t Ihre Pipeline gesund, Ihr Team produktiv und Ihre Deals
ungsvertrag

+--

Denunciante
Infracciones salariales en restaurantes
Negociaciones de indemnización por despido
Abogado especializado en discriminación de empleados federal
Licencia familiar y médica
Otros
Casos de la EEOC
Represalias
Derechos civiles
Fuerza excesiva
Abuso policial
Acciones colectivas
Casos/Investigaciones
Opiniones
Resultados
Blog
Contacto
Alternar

+--

- _TASK OBJECTIVE_
Every line that contains the string "Casos" should be copied from the entries.

- _SOLUTION_
Casos de la EEOC
Casos/Investigaciones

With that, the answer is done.